”Yazmak iyi çalışan bir saat gibidir. Düzgünce çalışmalı ve gereksiz parçası olmamalı.
Başarının sırrı yazmak değil, yeniden yazmaktan geçer”.
Bu kitabı yazı yazan ve yazmak isteyen herkes okumalı 🙂 Ben okurken hem yeni bir şeyler öğrendim, hem de eğlendim.
Ele alınan konular ciddi olmasına rağmen ve biraz da ders niteliğinde yazılmış olmasına rağmen, sıkılma şansınız yok. Mizah çerçevesinden bakılarak verilen örnekler, yapılmış ve yapılabilecek hataları daha net görme şansı veriyor.
Mesela zarflarla ilgili bölümden bir örnek vereyim: ”Çoğu zarf gereksiz yere kullanılır. Belli bir anlamı olan bir fiili seçip, cümleye aynı anlama sahip bir zarf eklerseniz cümlenizi ögelerle doldurulmuş ve okuyucunuzu sinir etmiş olursunuz. Bize birisinin yüksek sesle bağırdığını söylemeyin; bağırmak, içinde zaten yüksek ses anlamını barındırır. Dişlerini gıcır gıcır gıcırdattığınızı yazmayın, fiil zaten gıcır gıcır anlamını veriyor”:)
Aynen bu şekilde yazıyla ilgili bütün bilgiler çok güzel örneklerle desteklenmiş. Her tarz yazı için kestirme ipuçları var.
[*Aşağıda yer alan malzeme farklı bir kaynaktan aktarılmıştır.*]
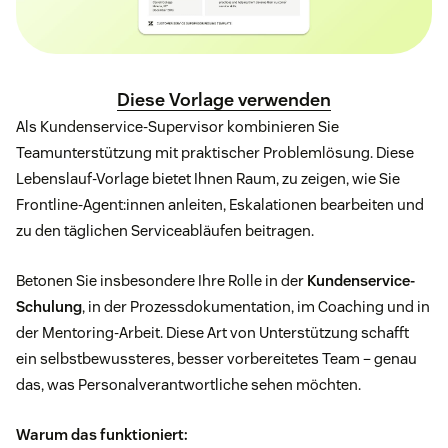
Diese Vorlage verwenden
Als Kundenservice-Supervisor kombinieren Sie
Teamunterstützung mit praktischer Problemlösung. Diese
Lebenslauf-Vorlage bietet Ihnen Raum, zu zeigen, wie Sie
Frontline-Agent:innen anleiten, Eskalationen bearbeiten und
zu den täglichen Serviceabläufen beitragen.
Betonen Sie insbesondere Ihre Rolle in der
Kundenservice-
Schulung
, in der Prozessdokumentation, im Coaching und in
der Mentoring-Arbeit. Diese Art von Unterstützung schafft
ein selbstbewussteres, besser vorbereitetes Team – genau
das, was Personalverantwortliche sehen möchten.
Warum das funktioniert:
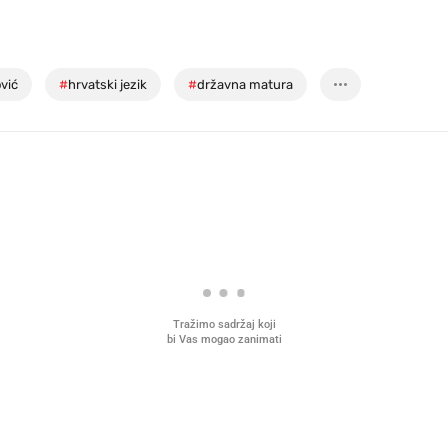
ović
#
hrvatski jezik
#
državna matura
Tražimo sadržaj koji
bi Vas mogao zanimati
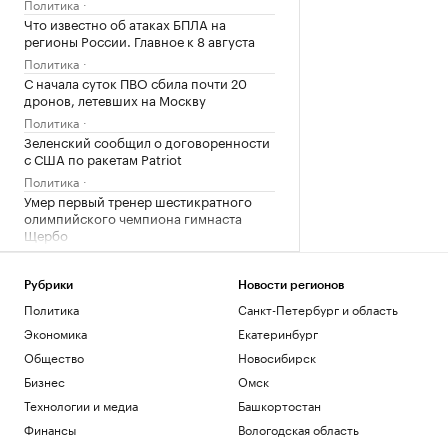
Политика
Что известно об атаках БПЛА на
регионы России. Главное к 8 августа
Политика
С начала суток ПВО сбила почти 20
дронов, летевших на Москву
Политика
Зеленский сообщил о договоренности
с США по ракетам Patriot
Политика
Умер первый тренер шестикратного
олимпийского чемпиона гимнаста
Щербо
Спорт
История биржевой торговли в России
Рубрики
Новости регионов
РБК и Петербургская Биржа
Политика
Санкт-Петербург и область
Синоптик рассказал о «первом визите
Экономика
Екатеринбург
осени» в Москву
Общество
Новосибирск
Общество
Медведев рассказал о «жестких»
Бизнес
Омск
переговорах с Саркози в 2008 году
Технологии и медиа
Башкортостан
Политика
Финансы
Вологодская область
Федорищев рассказал о последствиях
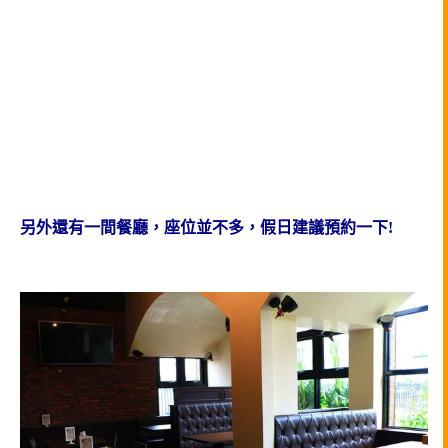
另外還有一間餐廳，座位並不多，假日建議預約一下!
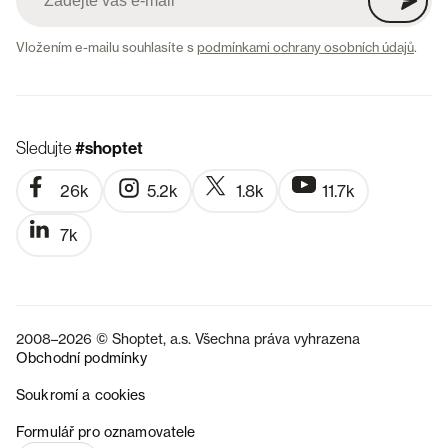
Vložením e-mailu souhlasíte s
podmínkami ochrany osobních údajů
.
Sledujte
#shoptet
26k
5.2k
1.8k
11.7k
7k
2008–2026 © Shoptet, a.s. Všechna práva vyhrazena
Obchodní podmínky
Soukromí a cookies
SK
Formulář pro oznamovatele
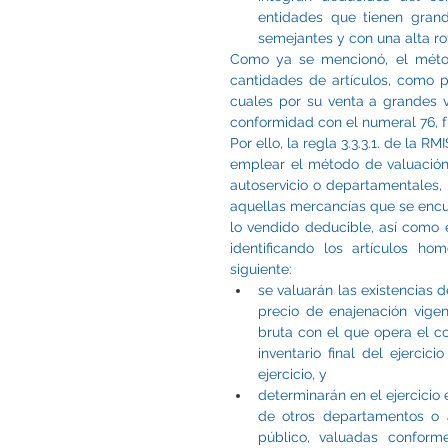
entidades que tienen grand
semejantes y con una alta ro
Como ya se mencionó, el método
cantidades de artículos, como p
cuales por su venta a grandes v
conformidad con el numeral 76, fr
Por ello, la regla 3.3.3.1. de la 
emplear el método de valuación 
autoservicio o departamentales, p
aquellas mercancías que se encue
lo vendido deducible, así como e
identificando los artículos 
siguiente:
se valuarán las existencias de
precio de enajenación vigen
bruta con el que opera el co
inventario final del ejercici
ejercicio, y
determinarán en el ejercicio
de otros departamentos o a
público, valuadas confor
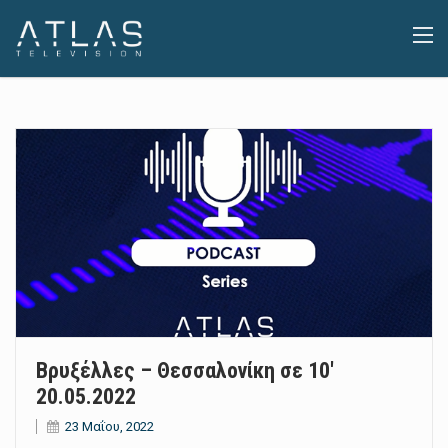
Βρυξέλλες – Θεσσαλονίκη σε 10′
20.05.2022
23 Μαΐου, 2022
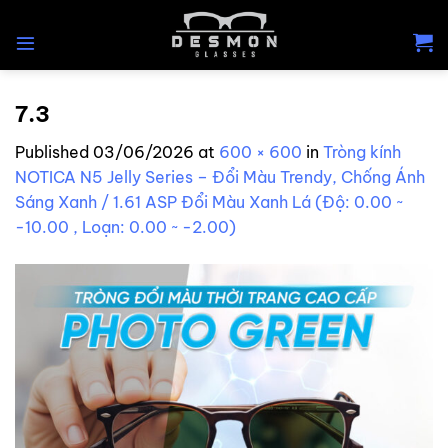
Skip
to
content
7.3
Published
03/06/2026
at
600 × 600
in
Tròng kính
NOTICA N5 Jelly Series – Đổi Màu Trendy, Chống Ánh
Sáng Xanh / 1.61 ASP Đổi Màu Xanh Lá (Độ: 0.00 ~
-10.00 , Loạn: 0.00 ~ -2.00)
Yazı yazmaya niyeti olmayan biri bile bu kitabı okursa, yazmaya başlar bence.
Çünkü, ”Yazmak, kağıt üzerinde düşünmektir. Berrak düşünebiliyorsanız, berrak yazabilirsiniz, hem de aklınıza gelebilecek her konuda” diyor yazar.
Ben yazmanın teknik kısmıyla ilgili kendime bol bol notlar aldım. Onalar bana yazı yazma yolculuğumda ışık tutacak.
Ama burada paylaşmadan edemeyeceğim iki konu var: Tarz ve Eleştirme.
Son zamanlarda bulunduğum ortamlarda en çok konuştuğumuz konu tarzdır. Herkes kendi tarzını bulduğunu ve onun da en doğru tarz olduğunu tekrarlayıp, duruyor.
Oysa yazmanın tek bir doğru yolu yok. Tek doğru tarz da yok 🙂
Wıllıam Zınsser’e göre, ”Tarz yazı yazan insanın saçı kadar organik bir parçasıdır. Tarz eklemeye çalışmak, peruk takmak gibi bir şeydir. İlk bakışta kel olan insanı genç, hatta yakışıklı gösterir. Ama tekrar baktığınızda orada yanlış bir şey var gibi gelir” diyor ve çok da güzel bir tavsiyede bulunuyor: ”Kendiniz olun. Yaşınız ne olursa olsun, yazdığınız zaman kendiniz olun” 🙂
Hayattaki en önemli vazifesi akıl vermek olan arkadaşlarımın, bu cümleyi tekrar tekrar okumalarını tevsiye ederim.
Eleştirme konusuna gelince…
Ben Türkiye’de tarafsız, yapıcı ve sağlıklı eleştiri yapanı pek görmedim. Hayatın her alınında yok diyebilirim 🙁
Biz Türkler galiba biraz kıskanç bir milletiz. Yardım etmektense, köstek olmayı tercih ederiz. Başkalarının başarılarına da içten alkışlamayı da beceremiyoruz 🙁
Neyse, gelelim yazarın eleştiriyle ilgi söylediklerine: ”Yazdığınız başka kimsenin değil, sizindir. Yeteneğinizi istediğiniz noktaya kadar taşıyın ve hayatınız pahasına koruyun. O noktayı sadece siz biliyorsunuz . İyi yazmak- yazınıza ve kendinize inanmak, risk almak, farklı olmaya cüret etmek, kendinizi sürekli ileriye doğru itmek demektir. Ancak kendinizi yazmaya zorladığınız kadar iyi yazabilirsiniz”.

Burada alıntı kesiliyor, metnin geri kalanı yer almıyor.